The Prudhoe redevelopment debate rumbles on. It has been previously explored at http://robertatforsythe.blogspot.com/2010/10/hanging-gardens-of-prudhoe-aka-prudhoe.html . Two things brought it back into view for me. I took this photo and the Hexham Courant appeared last Friday 13th May 2011. I think it was the previous one that contained a long anti letter. This time the first two letters at some prominent length reflected the views of one anti and one pro campaigner. Both are well known citizens of the town. As I read them a sense of profound disappointment passed over me. Here were the good citizens of Prudhoe washing their dirty linen in public and in best Glasgow Edinburgh fashion it was a Hexham organ that was able to delight in our discomfort. The quality of argument in the letters was not especially good and rather it felt as if in the exhaustion of the saga mud slinging had become the last resort.
This then is what our landlord has achieved. The total division and polarisation of the community. It is not me who judges it thus. Read these letters in the Courant and make your own minds up.
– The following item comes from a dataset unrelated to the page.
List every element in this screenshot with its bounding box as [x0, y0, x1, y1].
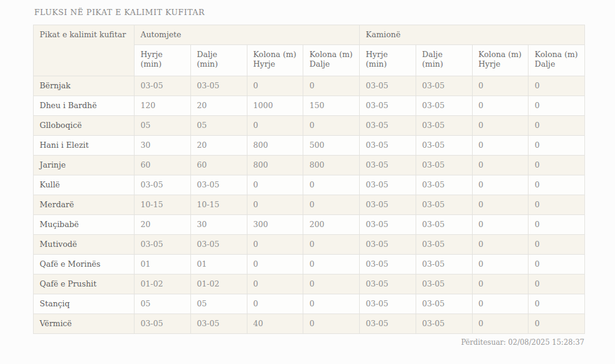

But I will clearly say why I think this had happened and should the Duke of Northumberland read this, I hope he will be hot under the collar. One man wields for the 21st. century an unusual amount of power in this town of 12,000. He is answerable to not one of us but he is the person who can set the tone of the new town centre. Here then is where our heading phrase comes from. When good is not good enough. My wife tells a tale of the institution where once she ran library services. A new supreme manager arrived. A department head had to speak to a proposal. He started out by saying "this is a good proposal". Before he went any further the boss interjected "that is not my style, good is not good enough for me, take it away and come back when it is excellent". A lot of pain followed this person's arrival at this institution but years later both the institution and that individual continue to thrive and gain recognition.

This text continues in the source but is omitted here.